### REQUIREMENT
In the data below, locate each line with the word "place" and list it.

>>>>>

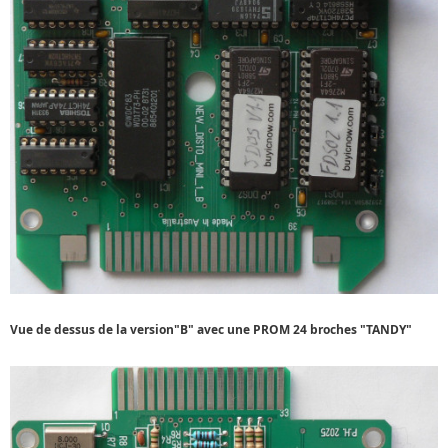
Vue de dessus de la version"B" avec une PROM 24 broches "TANDY"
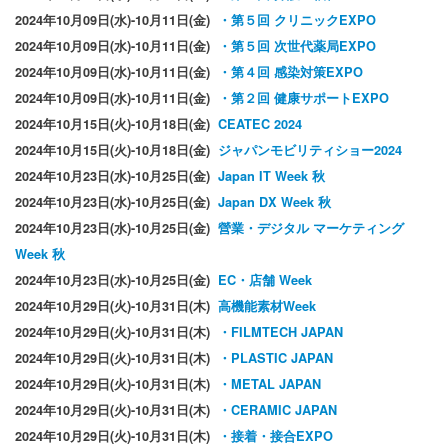
2024年10月09日(水)-10月11日(金)
・第５回 クリニックEXPO
2024年10月09日(水)-10月11日(金)
・第５回 次世代薬局EXPO
2024年10月09日(水)-10月11日(金)
・第４回 感染対策EXPO
2024年10月09日(水)-10月11日(金)
・第２回 健康サポートEXPO
2024年10月15日(火)-10月18日(金)
CEATEC 2024
2024年10月15日(火)-10月18日(金)
ジャパンモビリティショー2024
2024年10月23日(水)-10月25日(金)
Japan IT Week 秋
2024年10月23日(水)-10月25日(金)
Japan DX Week 秋
2024年10月23日(水)-10月25日(金)
營業・デジタル マーケティング
Week 秋
2024年10月23日(水)-10月25日(金)
EC・店舗 Week
2024年10月29日(火)-10月31日(木)
高機能素材Week
2024年10月29日(火)-10月31日(木)
・FILMTECH JAPAN
2024年10月29日(火)-10月31日(木)
・PLASTIC JAPAN
2024年10月29日(火)-10月31日(木)
・METAL JAPAN
2024年10月29日(火)-10月31日(木)
・CERAMIC JAPAN
2024年10月29日(火)-10月31日(木)
・接着・接合EXPO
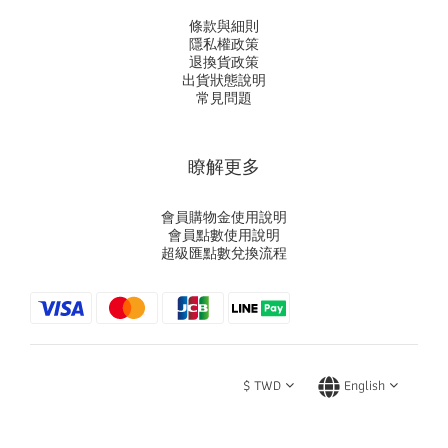
條款與細則
隱私權政策
退換貨政策
出貨狀態說明
常見問題
瞭解更多
會員購物金使用說明
會員點數使用說明
超級匯點數兌換流程
$
TWD
English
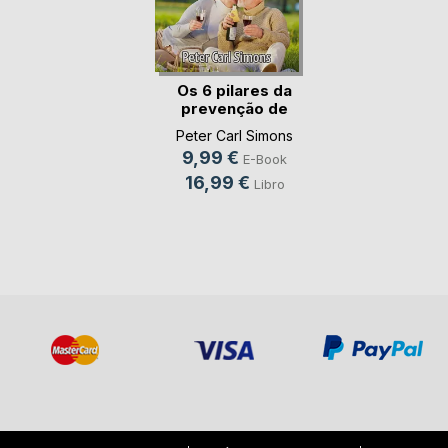
Os 6 pilares da
prevenção de
Alzhe(...)
Peter Carl Simons
9,99 €
E-Book
16,99 €
Libro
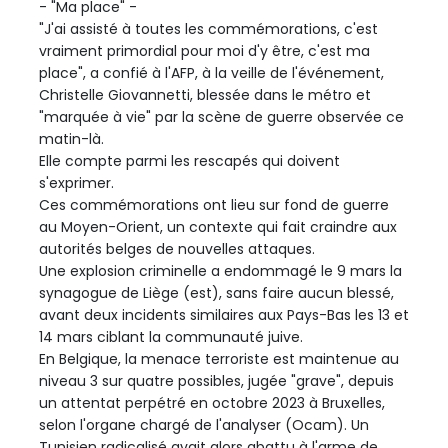
- "Ma place" -
"J'ai assisté à toutes les commémorations, c'est
vraiment primordial pour moi d'y être, c'est ma
place", a confié à l'AFP, à la veille de l'événement,
Christelle Giovannetti, blessée dans le métro et
"marquée à vie" par la scène de guerre observée ce
matin-là.
Elle compte parmi les rescapés qui doivent
s'exprimer.
Ces commémorations ont lieu sur fond de guerre
au Moyen-Orient, un contexte qui fait craindre aux
autorités belges de nouvelles attaques.
Une explosion criminelle a endommagé le 9 mars la
synagogue de Liège (est), sans faire aucun blessé,
avant deux incidents similaires aux Pays-Bas les 13 et
14 mars ciblant la communauté juive.
En Belgique, la menace terroriste est maintenue au
niveau 3 sur quatre possibles, jugée "grave", depuis
un attentat perpétré en octobre 2023 à Bruxelles,
selon l'organe chargé de l'analyser (Ocam). Un
Tunisien radicalisé avait alors abattu à l'arme de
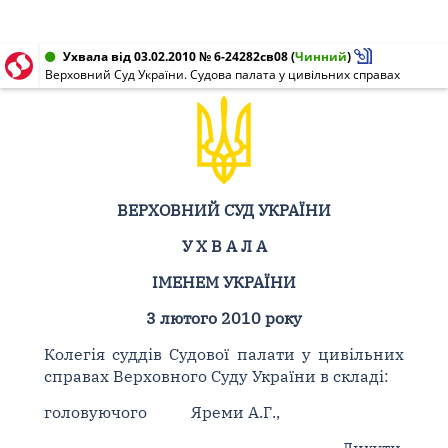
Ухвала від 03.02.2010 № 6-24282св08
(
Чинний
)
Верховний Суд України. Судова палата у цивільних справах
ВЕРХОВНИЙ СУД УКРАЇНИ
У Х В А Л А
ІМЕНЕМ УКРАЇНИ
3 лютого 2010 року
Колегія суддів Судової палати у цивільних
справах Верховного Суду України в складі:
головуючого
Яреми А.Г.,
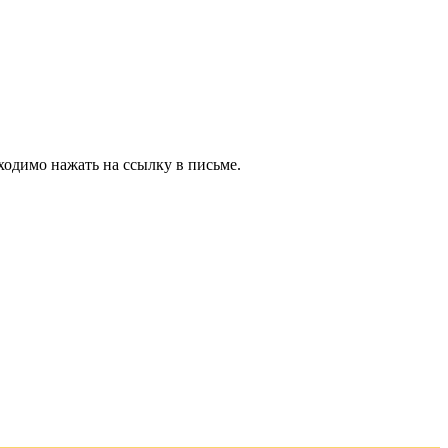
ходимо нажать на ссылку в письме.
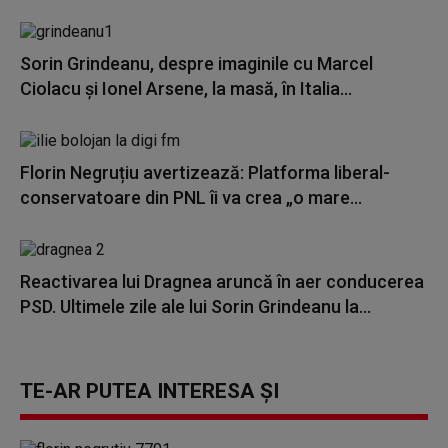
Sorin Grindeanu, despre imaginile cu Marcel
Ciolacu şi Ionel Arsene, la masă, în Italia...
Florin Negruțiu avertizează: Platforma liberal-
conservatoare din PNL îi va crea „o mare...
Reactivarea lui Dragnea aruncă în aer conducerea
PSD. Ultimele zile ale lui Sorin Grindeanu la...
TE-AR PUTEA INTERESA ȘI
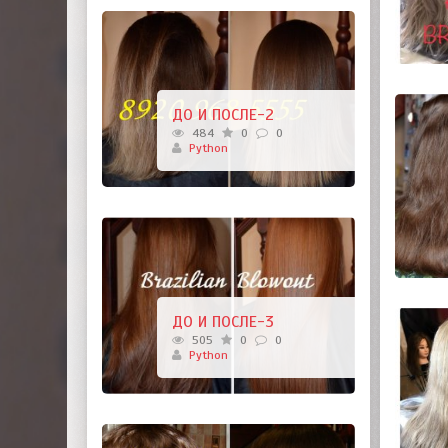
ДО И ПОСЛЕ-2
484
0
0
Python
ДО И ПОСЛЕ-3
505
0
0
Python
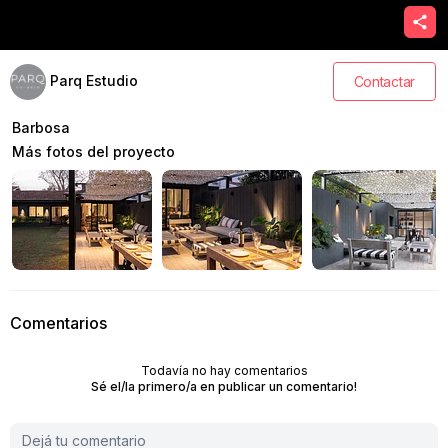
Parq Estudio
Contactar
Barbosa
Más fotos del proyecto
Comentarios
Todavía no hay comentarios
Sé el/la primero/a en publicar un comentario!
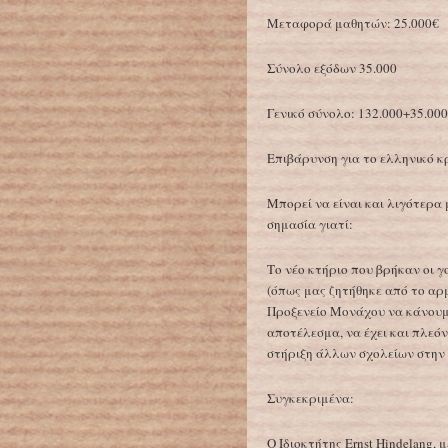
Μεταφορά μαθητών: 25.000€
Σύνολο εξόδων 35.000
Γενικό σύνολο: 132.000+35.000
Επιβάρυνση για το ελληνικό κρ
Μπορεί να είναι και λιγότερα 
σημασία γιατί:
Το νέο κτήριο που βρήκαν οι 
(όπως μας ζητήθηκε από το αρ
Προξενείο Μονάχου να κάνουμε
αποτέλεσμα, να έχει και πλεό
στήριξη άλλων σχολείων στην 
Συγκεκριμένα:
Ο Ιδιοκτήτης Ernst Hindelang, 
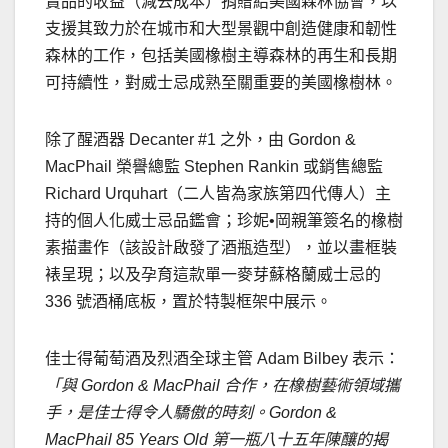
賣品的收益（減去成本）捐贈給美國森林協會，以
支援其致力於在城市和大型景觀中創造健康和韌性
森林的工作，包括美國橡樹主導森林的再生和長期
可持續性，對威士忌成熟至關重要的美國橡樹林。
除了醒酒器 Decanter #1 之外，由 Gordon &
MacPhail 榮譽總監
Stephen Rankin
或銷售總監
Richard Urquhart（二人皆為家族第四代傳人）主
持的個人化威士忌品鑑會；珍妮•岡親筆簽名的橡樹
素描畫作（該設計啟發了酒瓶造型），並以畫框裝
裱呈現；以及孕育這款單一麥芽蘇格蘭威士忌的
336 號酒桶底板，置於特製框架中展示。
佳士得葡萄酒及烈酒全球主管
Adam Bilbey
表示：
「與
Gordon & MacPhail
合作，在橡樹藝術領域攜
手，是佳士得令人驕傲的時刻。Gordon &
MacPhail 85 Years Old
第一瓶八十五年陳釀的揭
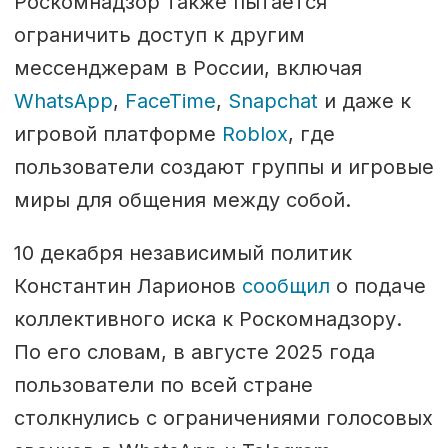
Роскомнадзор также пытается
ограничить доступ к другим
мессенджерам в России, включая
WhatsApp
,
FaceTime
,
Snapchat
и даже к
игровой платформе
Roblox
, где
пользователи создают группы и игровые
миры для общения между собой.
10 декабря независимый политик
Константин Ларионов
сообщил
о подаче
коллективного иска к Роскомнадзору.
По его словам, в августе 2025 года
пользователи по всей стране
столкнулись с ограничениями голосовых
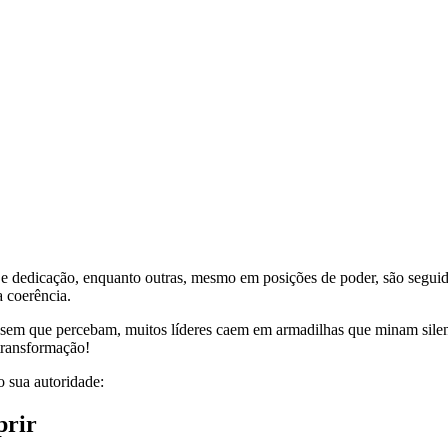
 e dedicação, enquanto outras, mesmo em posições de poder, são seguid
a coerência.
, sem que percebam, muitos líderes caem em armadilhas que minam silen
 transformação!
 sua autoridade:
prir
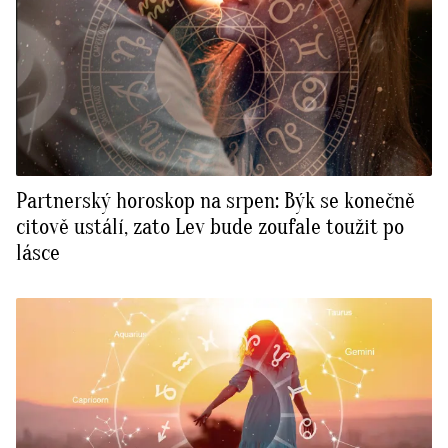
Partnerský horoskop na srpen: Býk se konečně
citově ustálí, zato Lev bude zoufale toužit po
lásce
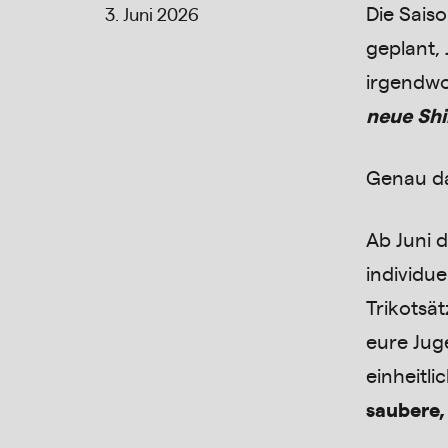
Die Sais
3. Juni 2026
geplant,
irgendwo
neue Shi
Genau da
Ab Juni d
individue
Trikotsä
eure Jug
einheitli
saubere,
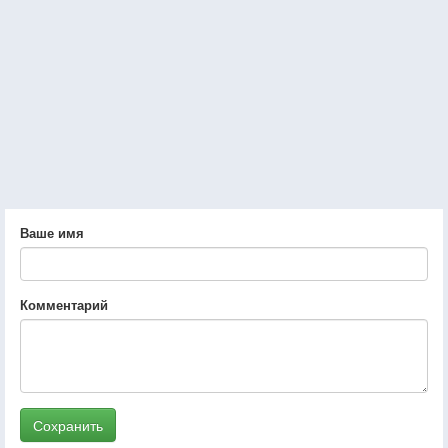
Ваше имя
Комментарий
Сохранить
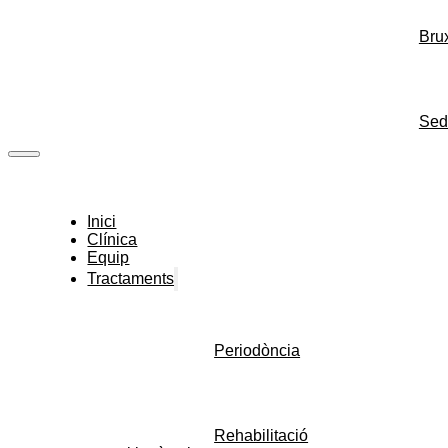
Bru
Sed
Inici
Clínica
Equip
Tractaments
Periodòncia
Rehabilitació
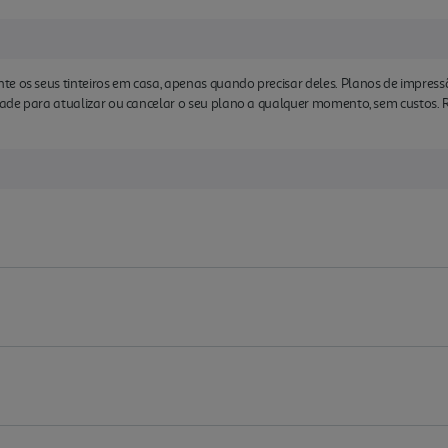
e os seus tinteiros em casa, apenas quando precisar deles. Planos de impres
idade para atualizar ou cancelar o seu plano a qualquer momento, sem custos.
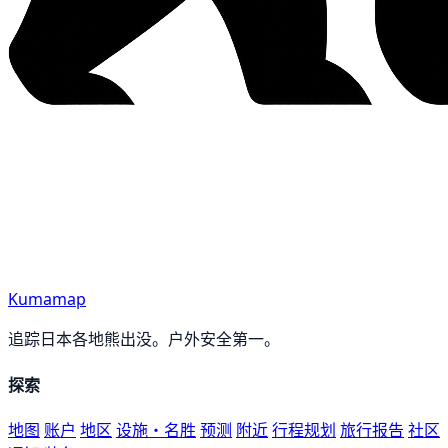
Kumamap
追踪日本各地熊出没。户外安全第一。
探索
地图
账户
地区
设施・名胜
预测
附近
行程规划
旅行报告
社区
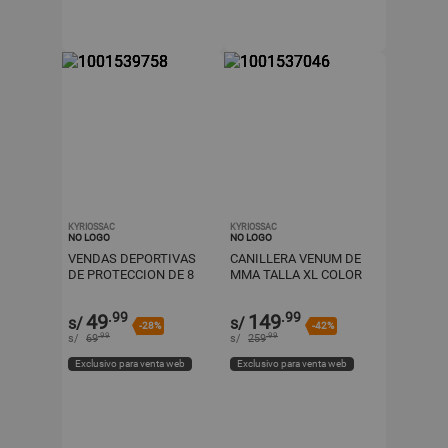
KYRIOSSAC
KYRIOSSAC
NO LOGO
NO LOGO
VENDAS DEPORTIVAS
CANILLERA VENUM DE
DE PROTECCION DE 8
MMA TALLA XL COLOR
CM X 3 MTS COLOR
PLOMO CON NEGRO
NEGRO
.99
.99
49
149
s/
s/
-28%
-42%
.99
.99
s/
69
s/
259
Exclusivo para venta web
Exclusivo para venta web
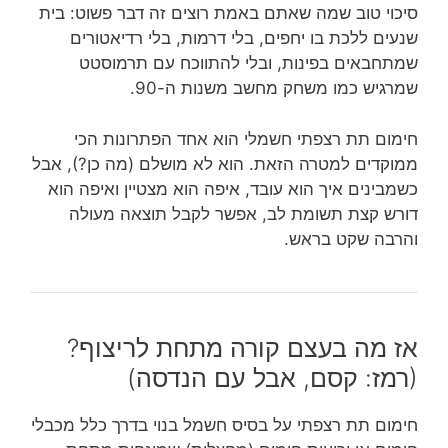
סיכוי טוב שמה שאתם באמת רוצים זה דבר פשוט: בית
שנעים ללכת בו יחפים, בלי דרמות, בלי רדיאטורים
שמתחבאים בפינות, ובלי להתווכח עם תרמוסטט
שמרגיש כמו משחק מחשב משנות ה-90.
חימום תת רצפתי חשמלי הוא אחד הפתרונות הכי
ממוקדים למטרה הזאת. הוא לא מושלם (מה כן?), אבל
כשמבינים איך הוא עובד, איפה הוא מצטיין ואיפה הוא
דורש קצת תשומת לב, אפשר לקבל תוצאה מעולה
והרבה שקט בראש.
אז מה בעצם קורה מתחת לריצוף?
(רמז: קסם, אבל עם הנדסה)
חימום תת רצפתי על בסיס חשמל בנוי בדרך כלל מכבלי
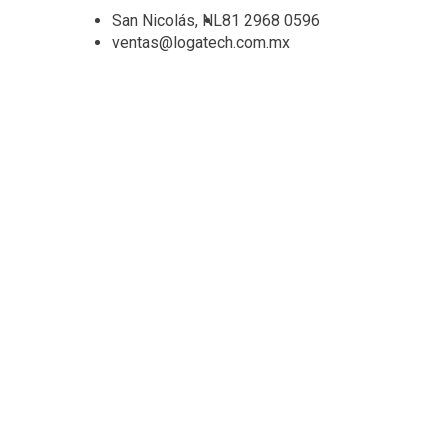
San Nicolás, NL
81 2968 0596
ventas@logatech.com.mx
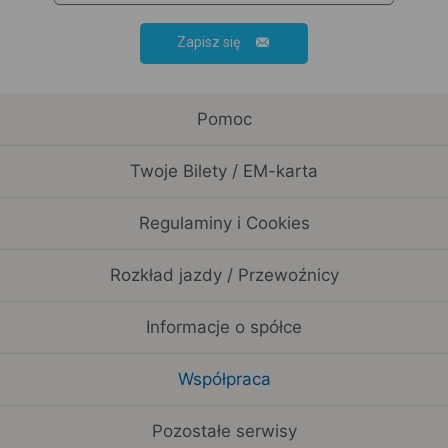
Zapisz się
Pomoc
Twoje Bilety / EM-karta
Regulaminy i Cookies
Rozkład jazdy / Przewoźnicy
Informacje o spółce
Współpraca
Pozostałe serwisy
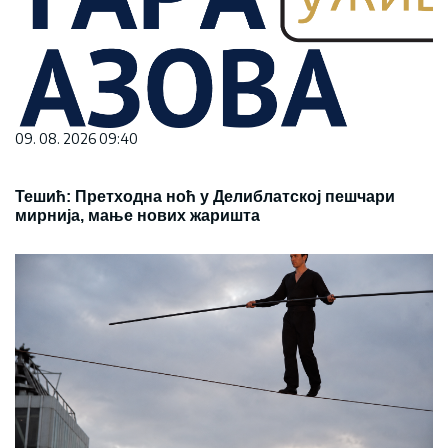
09. 08. 2026 09:40
Тешић: Претходна ноћ у Делиблатској пешчари
мирнија, мање нових жаришта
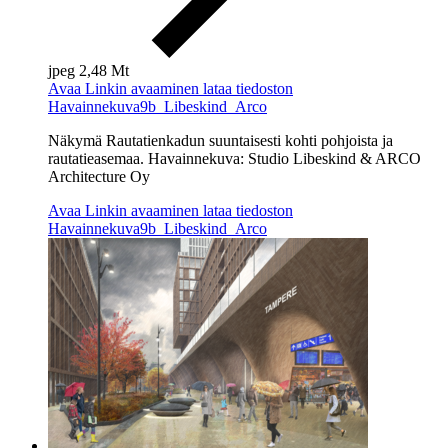
jpeg
2,48 Mt
Avaa
Linkin avaaminen lataa tiedoston
Havainnekuva9b_Libeskind_Arco
Näkymä
Rautatienkadun
suuntaisesti kohti pohjoista ja
rautatieasemaa. Havainnekuva:
Studio
Libeskind
& ARCO
Architecture Oy
Avaa
Linkin avaaminen lataa tiedoston
Havainnekuva9b_Libeskind_Arco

<<<<<

### SOLUTION TO THIS EXERCISE
- "Ma place" -
place", a confié à l'AFP, à la veille de l'événement,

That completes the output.